The Defense Department began working Wednesday with a private marketing firm to create a database of all U.S. college students, and high school students between 16 and 18 years old, to help the military identify potential recruits in a time of dwindling enlistment in some branches.
The database will include personal information including birth dates, Social Security numbers, e-mail addresses, grade point averages, ethnicity and subjects students are studying.
The data will be managed by BeNow Inc. of Wakefield, Mass., one of many marketing firms that use computers to analyze data to target potential customers based on personal profiles and habits.
“The purpose of the system … is to provide a single central facility within the Department of Defense to compile, process and distribute files of individuals who meet age and minimum school requirements for military service,” according to the program’s official notice.
Some data on high school students already is given to military recruiters in a separate program under provisions of the 2002 No Child Left Behind Act. Recruiters have been using the information to contact students at home, angering some parents and school districts around the country.

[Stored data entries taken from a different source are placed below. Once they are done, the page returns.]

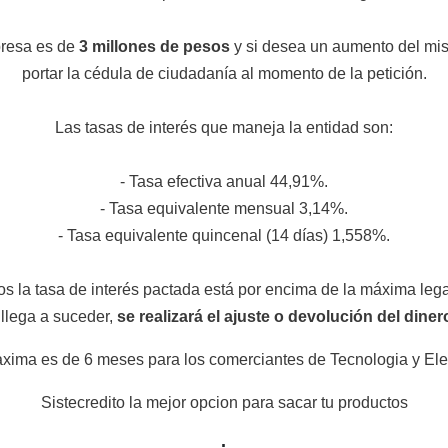
presa es de
3 millones de pesos
y si desea un aumento del mis
portar la cédula de ciudadanía al momento de la petición.
Las tasas de interés que maneja la entidad son:
- Tasa efectiva anual 44,91%.
- Tasa equivalente mensual 3,14%.
- Tasa equivalente quincenal (14 días) 1,558%.
 la tasa de interés pactada está por encima de la máxima legal p
 llega a suceder,
se realizará el ajuste o devolución del dine
axima es de 6 meses para los comerciantes de Tecnologia y Ele
Sistecredito la mejor opcion para sacar tu productos
.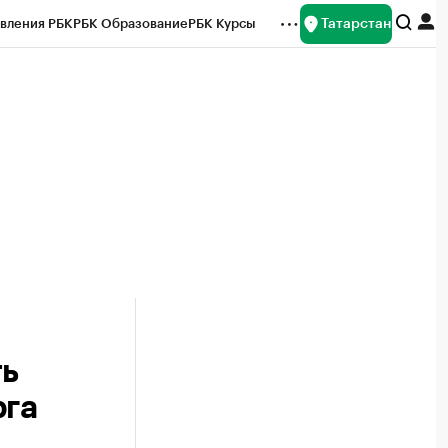
Татарстан
вления РБК
РБК Образование
РБК Курсы
рейтинги
Франшизы
Газета
ок наличной валюты
ть
рга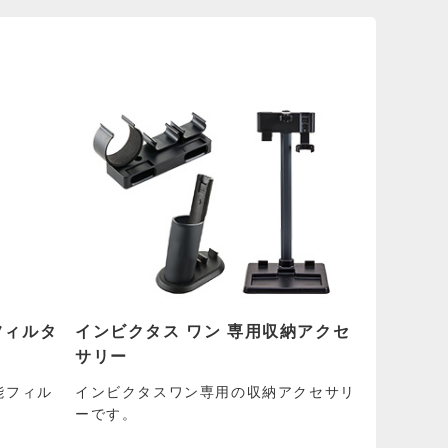
フィルタ
インビクタス ワン 専用収納アクセ
サリー
能フィル
インビクタスワン専用の収納アクセサリ
ーです。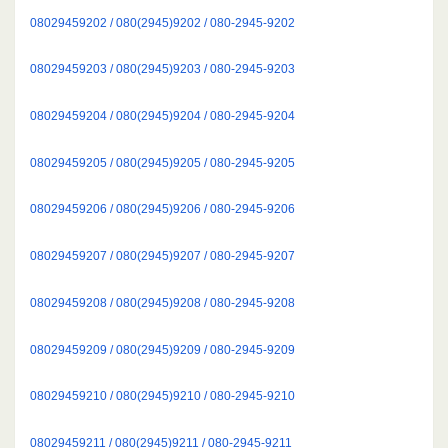
08029459202 / 080(2945)9202 / 080-2945-9202
08029459203 / 080(2945)9203 / 080-2945-9203
08029459204 / 080(2945)9204 / 080-2945-9204
08029459205 / 080(2945)9205 / 080-2945-9205
08029459206 / 080(2945)9206 / 080-2945-9206
08029459207 / 080(2945)9207 / 080-2945-9207
08029459208 / 080(2945)9208 / 080-2945-9208
08029459209 / 080(2945)9209 / 080-2945-9209
08029459210 / 080(2945)9210 / 080-2945-9210
08029459211 / 080(2945)9211 / 080-2945-9211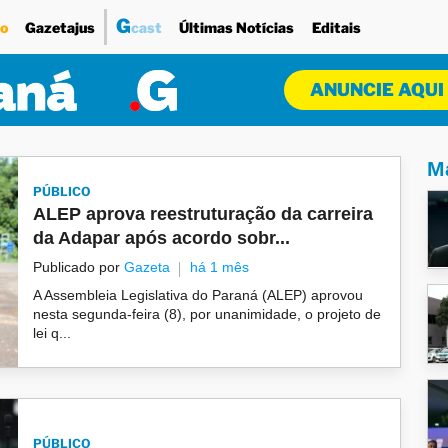
G
o
Gazetajus
cast
Últimas Notícias
Editais
ANUNCIE AQUI
Ma
PÚBLICO
ALEP aprova reestruturação da carreira
da Adapar após acordo sobr...
Publicado por
Gazeta
há 1 mês
A Assembleia Legislativa do Paraná (ALEP) aprovou
nesta segunda-feira (8), por unanimidade, o projeto de
lei q...
PÚBLICO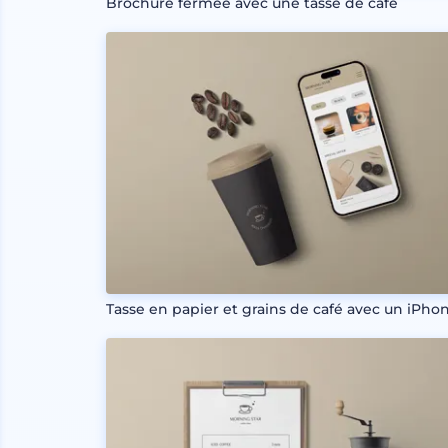
Brochure fermée avec une tasse de café
Tasse en papier et grains de café avec un iPho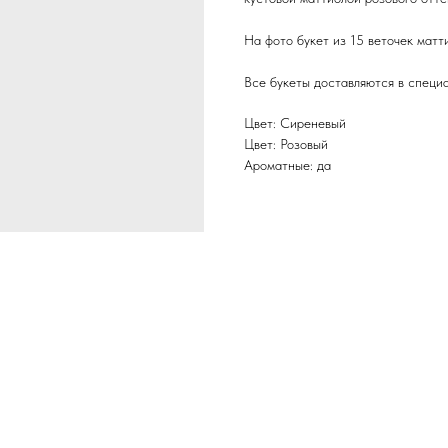
На фото букет из 15 веточек матт
Все букеты доставляются в специ
Цвет: Сиреневый
Цвет: Розовый
Ароматные: да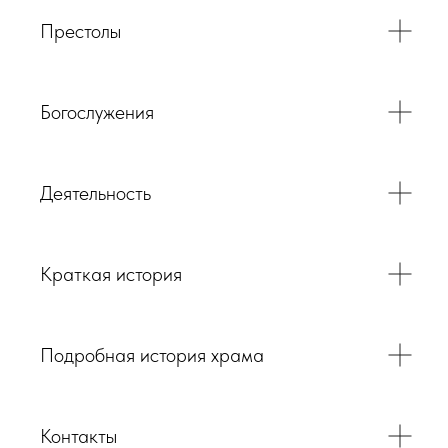
Престолы
Богослужения
Деятельность
Краткая история
Подробная история храма
Контакты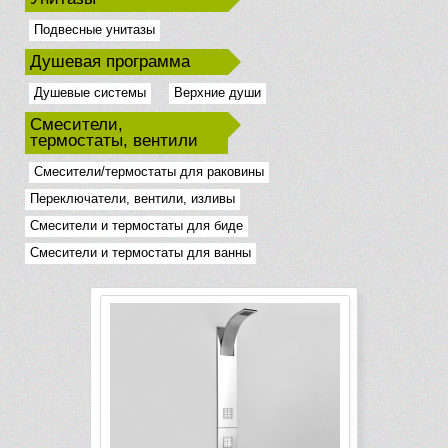
Подвесные унитазы
Душевая программа
Душевые системы
Верхние души
Смесители,
термостаты, вентили
Смесители/термостаты для раковины
Переключатели, вентили, изливы
Смесители и термостаты для биде
Смесители и термостаты для ванны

School systems that fail to provide data risk losing federal funds, although individual parents or students can withhold information that would be transferred to the military by their districts.
Under the new system, additional data will be collected from commercial data brokers, state drivers’ license records and other sources, including information already held by the military.
The Pentagon’s statements said that anyone can “opt out” of the system by providing detailed personal information that will be kept in a separate “suppression file.” That file will be matched with the full database regularly to ensure that those who do not wish to be contacted are not, according to the Pentagon.